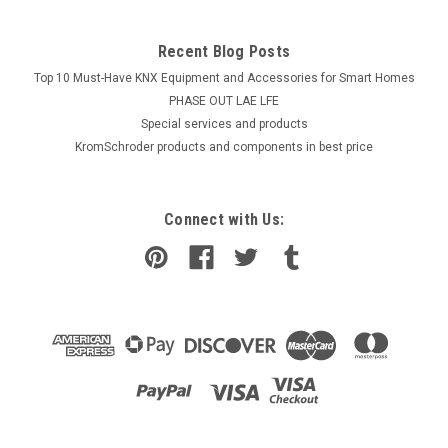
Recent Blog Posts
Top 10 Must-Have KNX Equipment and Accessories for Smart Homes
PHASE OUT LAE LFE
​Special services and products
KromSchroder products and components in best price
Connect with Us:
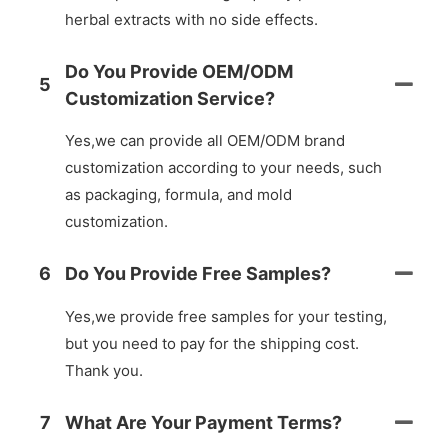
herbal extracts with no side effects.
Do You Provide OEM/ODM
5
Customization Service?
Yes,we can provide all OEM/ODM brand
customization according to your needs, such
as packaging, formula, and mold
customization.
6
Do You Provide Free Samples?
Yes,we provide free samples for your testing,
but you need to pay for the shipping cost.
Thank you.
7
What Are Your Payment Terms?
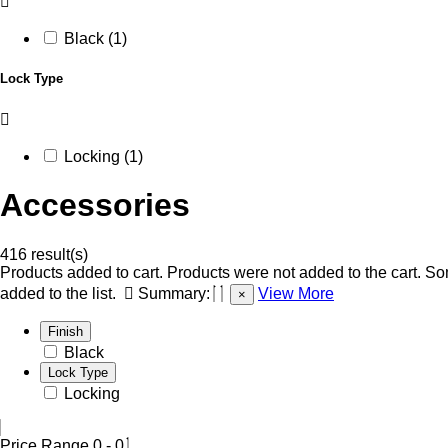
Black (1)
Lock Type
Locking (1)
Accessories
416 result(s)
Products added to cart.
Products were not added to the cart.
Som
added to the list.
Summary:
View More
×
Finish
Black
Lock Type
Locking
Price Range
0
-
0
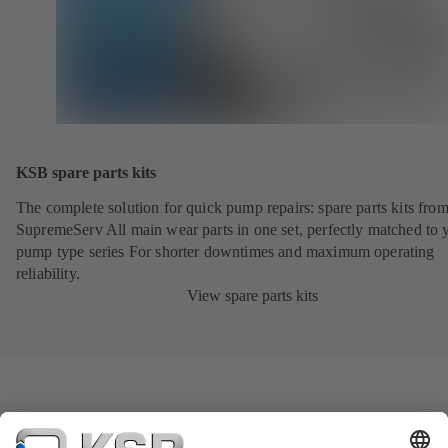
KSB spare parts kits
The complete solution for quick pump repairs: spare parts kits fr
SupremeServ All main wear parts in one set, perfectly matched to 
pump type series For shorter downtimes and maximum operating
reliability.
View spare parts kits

-- -- --

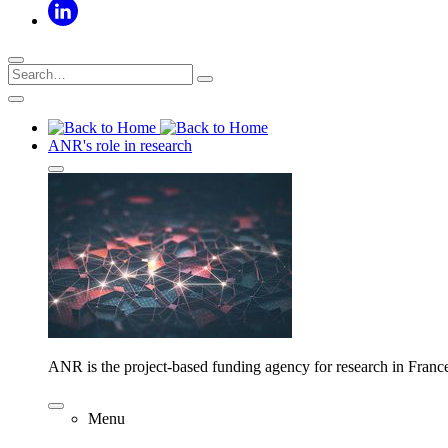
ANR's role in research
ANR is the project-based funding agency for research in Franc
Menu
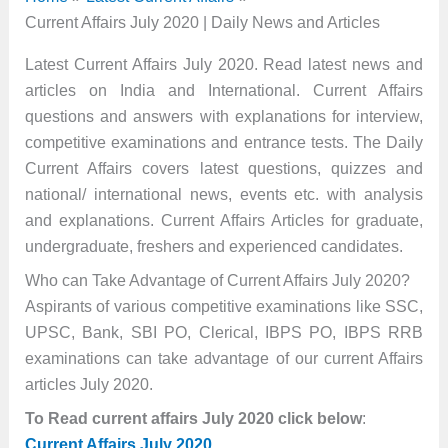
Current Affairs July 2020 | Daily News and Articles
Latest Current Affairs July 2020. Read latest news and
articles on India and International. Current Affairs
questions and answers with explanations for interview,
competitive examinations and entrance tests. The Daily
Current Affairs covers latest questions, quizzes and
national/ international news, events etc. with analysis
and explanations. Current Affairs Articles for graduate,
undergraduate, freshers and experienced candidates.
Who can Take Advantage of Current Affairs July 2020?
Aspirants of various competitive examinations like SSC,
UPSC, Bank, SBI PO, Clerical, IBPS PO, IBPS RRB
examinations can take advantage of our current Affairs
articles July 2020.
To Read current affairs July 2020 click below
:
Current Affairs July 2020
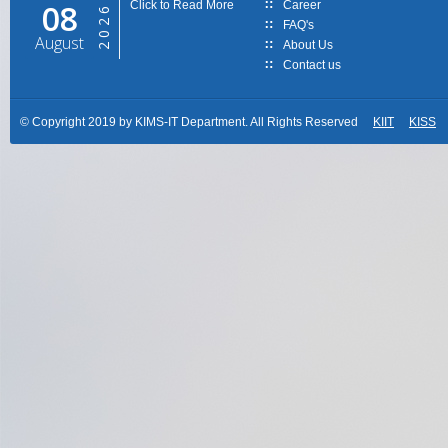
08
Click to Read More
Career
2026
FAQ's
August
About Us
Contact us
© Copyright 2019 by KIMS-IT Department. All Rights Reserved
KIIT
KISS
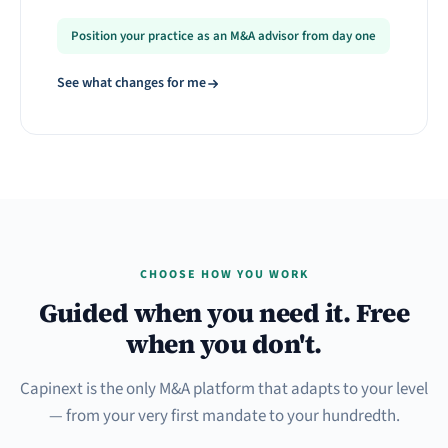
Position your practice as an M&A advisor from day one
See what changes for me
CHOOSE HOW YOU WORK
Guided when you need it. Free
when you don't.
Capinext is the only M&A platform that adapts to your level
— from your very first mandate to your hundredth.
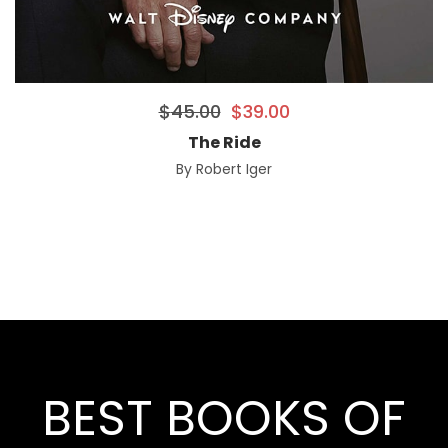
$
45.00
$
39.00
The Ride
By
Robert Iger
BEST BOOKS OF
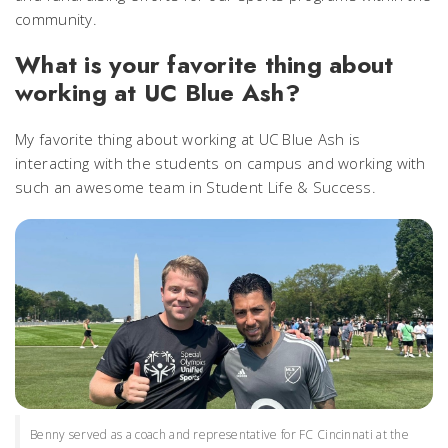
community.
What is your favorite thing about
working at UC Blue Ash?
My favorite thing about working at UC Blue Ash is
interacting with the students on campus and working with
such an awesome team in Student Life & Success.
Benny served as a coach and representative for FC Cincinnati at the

-- -- --

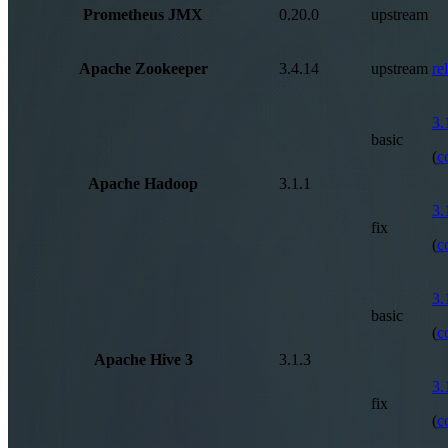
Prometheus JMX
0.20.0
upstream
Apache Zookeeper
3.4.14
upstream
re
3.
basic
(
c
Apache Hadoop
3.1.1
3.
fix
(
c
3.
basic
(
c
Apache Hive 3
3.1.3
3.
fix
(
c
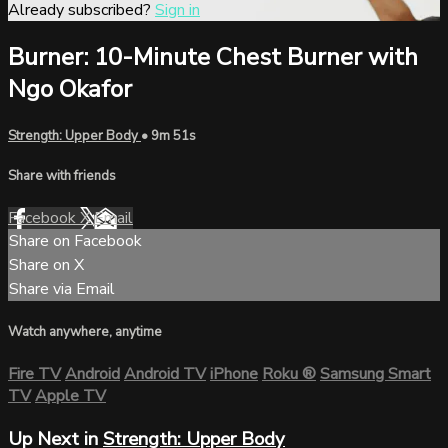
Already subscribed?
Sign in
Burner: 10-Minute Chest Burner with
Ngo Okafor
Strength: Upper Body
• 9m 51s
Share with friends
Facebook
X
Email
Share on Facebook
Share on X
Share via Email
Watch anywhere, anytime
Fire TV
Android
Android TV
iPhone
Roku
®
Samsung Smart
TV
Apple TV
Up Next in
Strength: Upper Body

-- -- --

[AIM OF THE TASK]
What lines of the listing contain the word "July"? Copy them all.

[SOLUTION]
Current Affairs July 2020 | Daily News and Articles
Latest Current Affairs July 2020. Read latest news and
Who can Take Advantage of Current Affairs July 2020?
articles July 2020.
To Read current affairs July 2020 click below
Current Affairs July 2020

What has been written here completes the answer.